AKSW Colloquium, 18-05-2015, Multilingual Morpheme Ontology, Personalised Access and Enrichment of Linked Data Resources

MMoOn – A Multilingual Morpheme Ontology by Bettina Klimek

BettinaIn the last years a rapid emergence of lexical resources evolved in the Semantic Web. Whereas most of the linguistic information is already machine-readable, we found that morphological information is either absent or only contained in semi-structured strings. While a plethora of linguistic resources for the lexical domain already exist and are highly reused, there is still a great gap for equivalent morphological datasets and ontologies. In order to enable the capturing of the semantics of expressions beneath the word-level, I will present a Multilingual Morpheme Ontology called MMoOn. It is designed for the creation of machine-processable and interoperable morpheme inventories of a given natural language. As such, any MMoOn dataset will contain not only semantic information of whole words and word-forms but also information on the meaningful parts of which they consist, including inflectional and derivational affixes, stems and bases as well as a wide range of their underlying meanings.

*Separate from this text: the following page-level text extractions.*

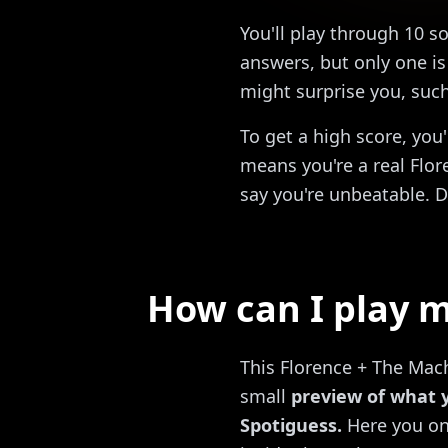
You'll play through 10 s
answers, but only one is 
might surprise you, suc
To get a high score, you
means you're a real Flor
say you're unbeatable. D
How can I play m
This Florence + The Mach
small
preview of what 
Spotiguess.
Here you onl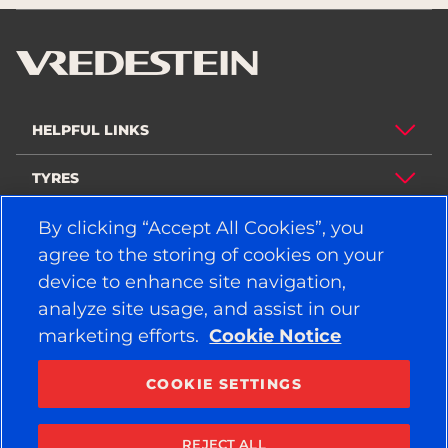
HELPFUL LINKS
TYRES
POLICY
By clicking “Accept All Cookies”, you
agree to the storing of cookies on your
COMPANY
device to enhance site navigation,
analyze site usage, and assist in our
marketing efforts.
Cookie Notice
STAY CONNECTED
Facebook
YouTube
COOKIE SETTINGS
Instagram
LinkedIn
REJECT ALL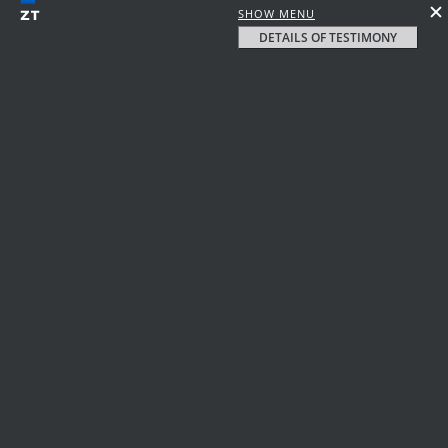
SHOW MENU
DETAILS OF TESTIMONY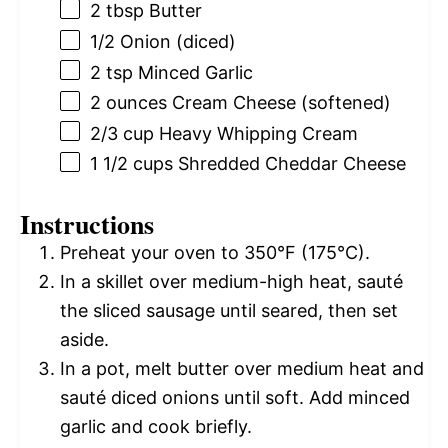
2 tbsp
Butter
1/2
Onion (diced)
2 tsp
Minced Garlic
2 ounces
Cream Cheese (softened)
2/3 cup
Heavy Whipping Cream
1 1/2 cups
Shredded Cheddar Cheese
Instructions
Preheat your oven to 350°F (175°C).
In a skillet over medium-high heat, sauté
the sliced sausage until seared, then set
aside.
In a pot, melt butter over medium heat and
sauté diced onions until soft. Add minced
garlic and cook briefly.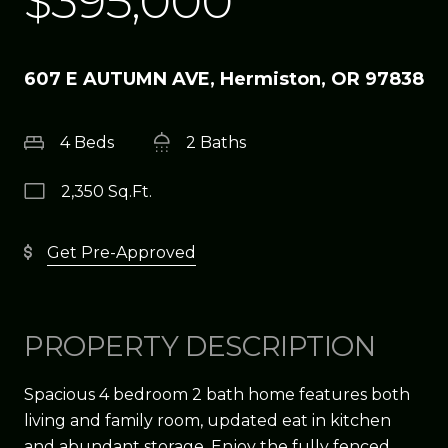
$395,000
607 E AUTUMN AVE, Hermiston, OR 97838
4 Beds
2 Baths
2,350 Sq.Ft.
Get Pre-Approved
PROPERTY DESCRIPTION
Spacious 4 bedroom 2 bath home features both
living and family room, updated eat in kitchen
and abundant storage. Enjoy the fully fenced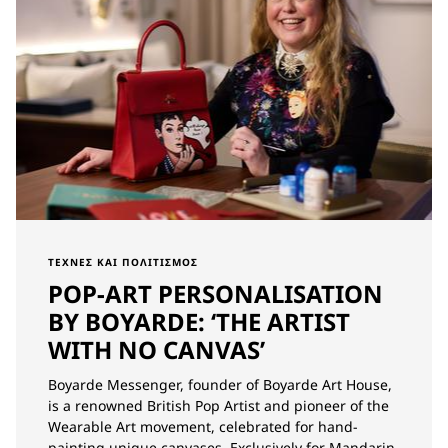
ΤΈΧΝΕΣ ΚΑΙ ΠΟΛΙΤΙΣΜΌΣ
POP-ART PERSONALISATION
BY BOYARDE: ‘THE ARTIST
WITH NO CANVAS’
Boyarde Messenger, founder of Boyarde Art House,
is a renowned British Pop Artist and pioneer of the
Wearable Art movement, celebrated for hand-
painting unique canvases. Exclusively for Mandarin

Personalised Access and Enrichment of Linked Data Resources by Milan Dojchinovski

MilanRecent efforts in the Semantic Web community have been primarily focused at developing technical infrastructure and methods for efficient Linked Data acquisition, interlinking and publishing. Nevertheless, the actual access to a piece of information in the LOD cloud still demands significant amount of effort. In the recent years, we have conducted two lines of research to address this problem. The first line of research aims at developing graph based methods for “personalised access to Linked Data”. A key contribution of this research is the ”Linked Web APIs” dataset, the largest Web services dataset with over 11K service descriptions, which has been used as a validation dataset. The second line of research has aimed at enrichment of Linked Data text resources and development of “entity recognition and linking” methods. In the talk, I will present the developed methods and the results from the evaluation on a different datasets and evaluation challenges, and the lessons learned in this activities. I will discuss the adaptability, performance of the developed methods and present the future directions.

About the AKSW Colloquium

This event is part of a series of events about Semantic Web technology. Please see http://wiki.aksw.org/Colloquium for further information about previous and future events. As always, Bachelor and Master students are able to get points for attendance and there is complimentary coffee and cake after the session.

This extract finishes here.